▶ Supplied data
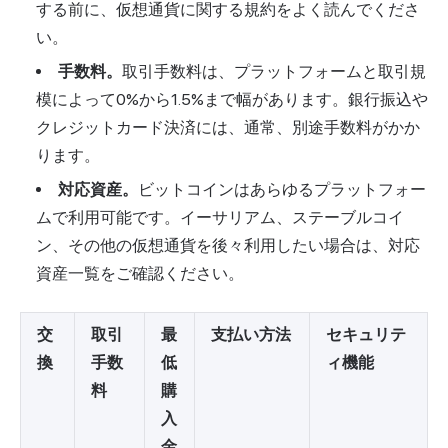
する前に、仮想通貨に関する規約をよく読んでくださ
い。
手数料。
取引手数料は、プラットフォームと取引規
模によって0%から1.5%まで幅があります。銀行振込や
クレジットカード決済には、通常、別途手数料がかか
ります。
対応資産。
ビットコインはあらゆるプラットフォー
ムで利用可能です。イーサリアム、ステーブルコイ
ン、その他の仮想通貨を後々利用したい場合は、対応
資産一覧をご確認ください。
交
取引
最
支払い方法
セキュリテ
換
手数
低
ィ機能
料
購
入
金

▶ Problem statement
Everything from the line containing "クレジットカード決済には、通常、別途手数料がかか" through the final line of the records is what you should print, exactly and with nothing added.

▶ Response below
クレジットカード決済には、通常、別途手数料がかか
ります。
対応資産。
ビットコインはあらゆるプラットフォー
ムで利用可能です。イーサリアム、ステーブルコイ
ン、その他の仮想通貨を後々利用したい場合は、対応
資産一覧をご確認ください。
交
取引
最
支払い方法
セキュリテ
換
手数
低
ィ機能
料
購
入
金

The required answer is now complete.